# Other Aquarium Forums > Freshwater Fauna > Invertebrates >  Help my crayfish is not eating!!

## Jack Tan

My crayfish is not eating my sinking pellets. What can i do to make it start eating?
Is it because my base i use rocks and stone that are almost the size of the pellets and they cant difference ? 
Please help

----------


## kermit13sg

If your crayfish is about to molt, it will stop eating for a while. That's normal. Observe for a few days.

----------


## Jack Tan

> If your crayfish is about to molt, it will stop eating for a while. That's normal. Observe for a few days.

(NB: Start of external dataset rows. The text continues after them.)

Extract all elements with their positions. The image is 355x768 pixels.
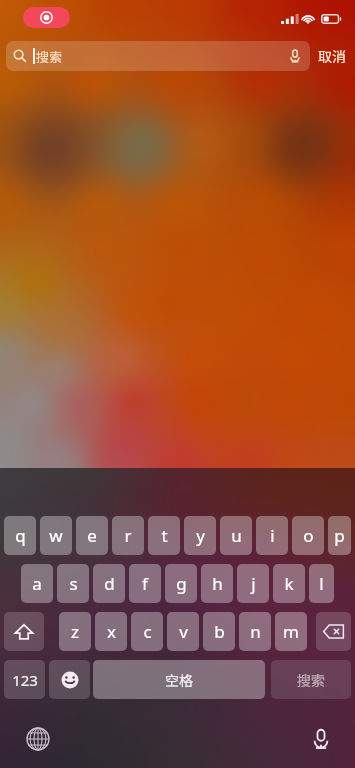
button[interactable]: h [201,564,233,603]
staticText: 空格 [165,670,193,690]
button[interactable]: Delete [316,612,351,651]
button[interactable]: 空格 [93,660,265,699]
staticText: l [319,572,324,595]
button[interactable]: 搜索 [6,41,310,71]
staticText: r [124,524,132,547]
staticText: x [107,620,116,643]
staticText: e [87,524,97,547]
button[interactable]: z [59,612,91,651]
staticText: o [303,524,314,547]
staticText: 搜索 [297,670,325,690]
button[interactable]: t [148,516,180,555]
button[interactable]: l [309,564,334,603]
button[interactable]: d [93,564,125,603]
button[interactable]: w [40,516,72,555]
staticText: v [179,620,188,643]
button[interactable]: y [184,516,216,555]
button[interactable]: Voice input [306,724,336,754]
staticText: 取消 [318,46,346,66]
staticText: w [49,524,63,547]
button[interactable]: v [167,612,199,651]
button[interactable]: q [4,516,36,555]
button[interactable]: Shift [4,612,44,651]
staticText: j [251,572,256,595]
staticText: u [231,524,242,547]
button[interactable]: f [129,564,161,603]
staticText: n [250,620,261,643]
staticText: z [71,620,79,643]
button[interactable]: b [203,612,235,651]
staticText: 123 [12,670,38,690]
button[interactable]: Emoji [49,660,90,699]
staticText: h [212,572,223,595]
button[interactable]: e [76,516,108,555]
button[interactable]: 取消 [310,46,347,66]
button[interactable]: c [131,612,163,651]
staticText: m [283,620,299,643]
staticText: f [142,572,148,595]
button[interactable]: Recording [23,7,70,28]
button[interactable]: u [220,516,252,555]
staticText: s [69,572,78,595]
button[interactable]: g [165,564,197,603]
button[interactable]: o [292,516,324,555]
button[interactable]: r [112,516,144,555]
button[interactable]: Change keyboard [23,724,53,754]
staticText: g [176,572,187,595]
button[interactable]: s [57,564,89,603]
staticText: 搜索 [36,47,63,66]
staticText: c [143,620,152,643]
button[interactable]: x [95,612,127,651]
staticText: i [270,524,275,547]
button[interactable]: 123 [4,660,45,699]
button[interactable]: p [328,516,351,555]
staticText: p [334,524,345,547]
staticText: k [284,572,294,595]
button[interactable]: 搜索 [271,660,351,699]
button[interactable]: a [21,564,53,603]
staticText: q [15,524,26,547]
button[interactable]: m [275,612,307,651]
staticText: t [161,524,168,547]
staticText: b [214,620,225,643]
button[interactable]: Voice search [284,45,306,67]
staticText: y [196,524,205,547]
button[interactable]: i [256,516,288,555]
staticText: a [32,572,42,595]
button[interactable]: k [273,564,305,603]
button[interactable]: n [239,612,271,651]
staticText: d [104,572,115,595]
button[interactable]: j [237,564,269,603]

Not molting. i have lower the height of the water so that they can 'stand' to keep their head above the water level and i feed it with floating fish food they seems to be eating but not sinking pallets. Maybe is my base problem.

----------


## demoon

They find food by smelling with their "whiskers", you can try hikari crab cuisine. The strong smell will make them pick around looking for the food

----------


## kermit13sg

Demoon is correct. Mine never need to see, most times they can pick smallest of pellets. And I keep mine fully underwater... 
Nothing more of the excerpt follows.